Two ZNF509 (ZBTB49) isoforms induce cell-cycle arrest by activating transcription of p21/CDKN1A and RB upon exposure to genotoxic stress

ZNF509 is unique among POK family proteins in that four isoforms are generated by alternative splicing. Short ZNF509 (ZNF509S1, -S2 and -S3) isoforms contain one or two out of the seven zinc-fingers contained in long ZNF509 (ZNF509L). Here, we investigated the functions of ZNF509 isoforms in response to DNA damage, showing isoforms to be induced by p53. Intriguingly, to inhibit proliferation of HCT116 and HEK293 cells, we found that ZNF509L activates p21/CDKN1A transcription, while ZNF509S1 induces RB. ZNF509L binds to the p21/CDKN1A promoter either alone or by interacting with MIZ-1 to recruit the co-activator p300 to activate p21/CDKN1A transcription. In contrast, ZNF509S1 binds to the distal RB promoter to interact and interfere with the MIZF repressor, resulting in derepression and transcription of RB. Immunohistochemical analysis revealed that ZNF509 is highly expressed in normal epithelial cells, but was completely repressed in tumor tissues of the colon, lung and skin, indicating a possible role as a tumor suppressor.

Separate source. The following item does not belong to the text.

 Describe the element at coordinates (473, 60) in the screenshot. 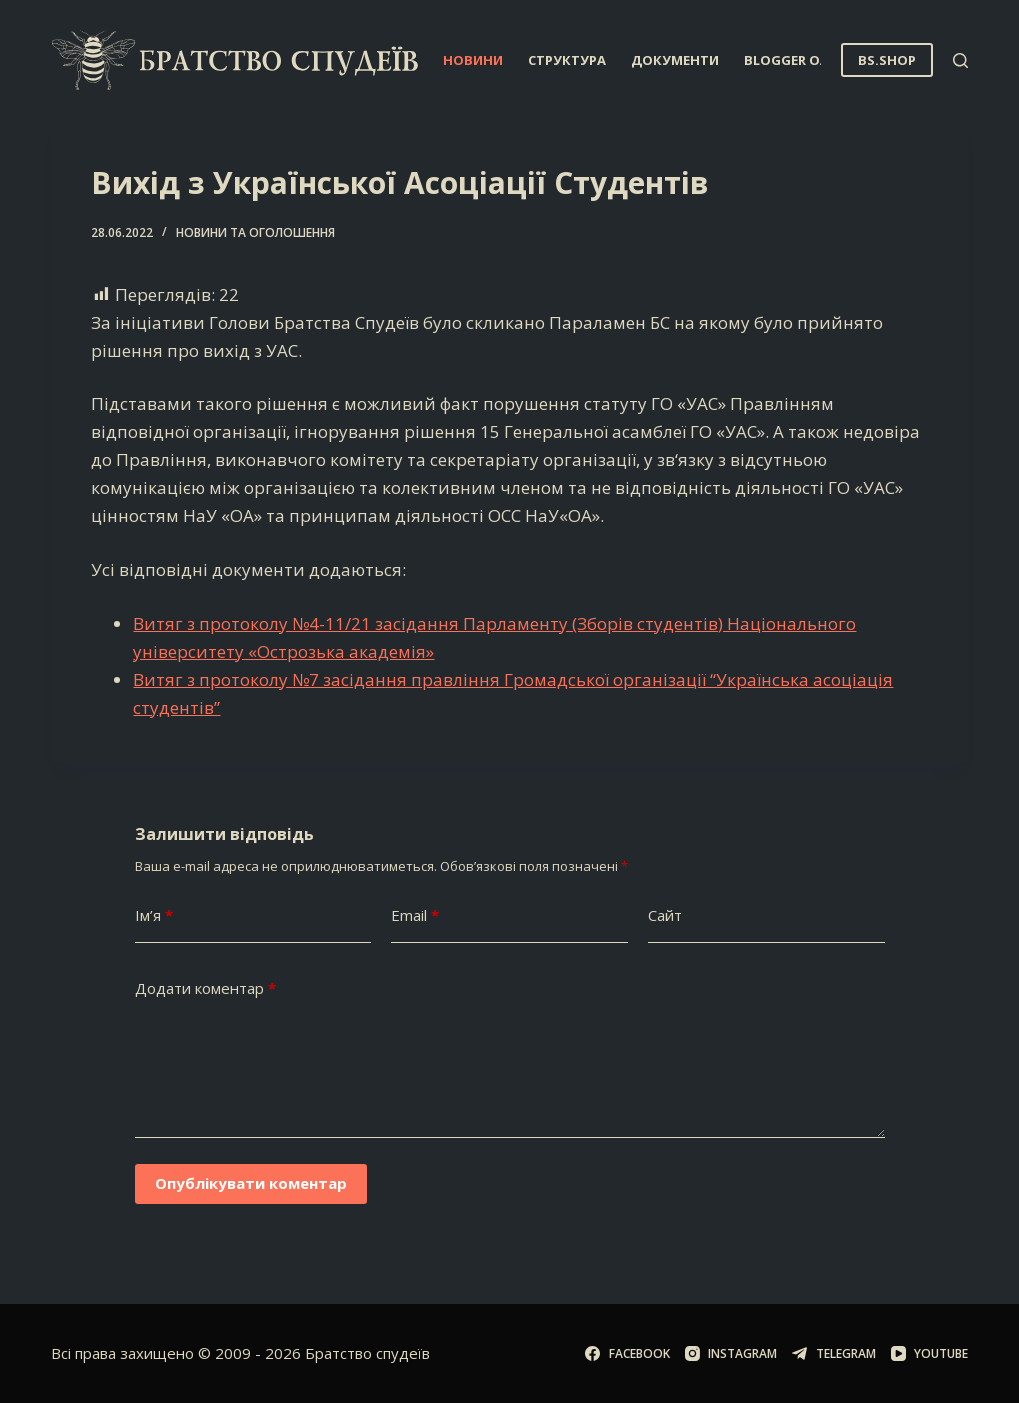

Regulation of the Cyclin-dependent Kinase Inhibitor 1A Gene (CDKN1A) by the Repressor BOZF1 through Inhibition of p53 Acetylation and Transcription Factor Sp1 Binding

Background: The POK proteins play roles in the regulation of the cell cycle, oncogenesis, and tumor suppression. A novel POK protein, BOZF1, is overexpressed in cancer. Results: BOZF1 represses transcription of CDKN1A by inhibition of p53 acetylation and Sp1 binding. Conclusion: BOZF1 stimulates cell proliferation by repressing p21 expression. Significance: BOZF1 is a negative regulator of tumor suppressors p53 and p21. The human POZ domain and Krüppel-like zinc finger (POK) family proteins play important roles in the regulation of apoptosis, cell proliferation, differentiation, development, oncogenesis, and tumor suppression. A novel POK family transcription factor, BTB/POZ and zinc finger domains factor on chromosome 1 (BOZF-1; also called ZBTB8A), contains a POZ domain and two C2H2-type Krüppel-like zinc fingers and is localized at nuclear speckles. Compared with paired normal tissues, BOZF1 expression is increased in cancer tissues of the prostate, breast, and cervix. BOZF1 repressed the transcription of p21WAF/CDKN1A by acting on the proximal promoter concentrated with Sp1-binding GC boxes. BOZF1 competed with Sp1 in binding to GC boxes 1–5/6 of the CDKN1A proximal promoter. In addition, BOZF1 interacted with p53 and decreased the acetylation of p53 by p300, which reduced the DNA binding activity of p53 at the far distal p53-binding element. BOZF1 blocked the two major molecular events that are important in both constitutive and inducible transcription activation of CDKN1A. BOZF1 is unique in that it bound to all the proximal GC boxes to repress transcription, and it inhibited p53 acetylation without affecting p53 stability. BOZF1 might be a novel proto-oncoprotein that stimulates cell proliferation.